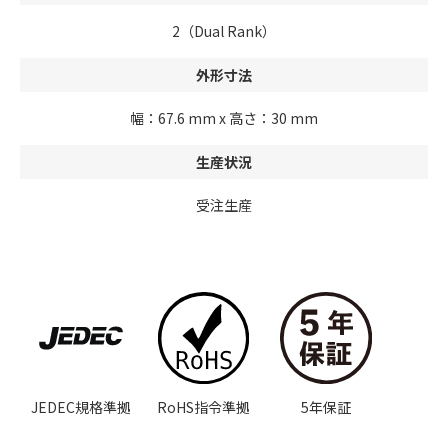
2（Dual Rank）
外形寸法
幅：67.6 mm x 高さ：30 mm
生産状況
受注生産
JEDEC規格準拠
RoHS指令準拠
5年保証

━━━

Set down the records exactly, without the pictures.

2（Dual Rank）
外形寸法
幅：67.6 mm x 高さ：30 mm
生産状況
受注生産
JEDEC規格準拠
RoHS指令準拠
5年保証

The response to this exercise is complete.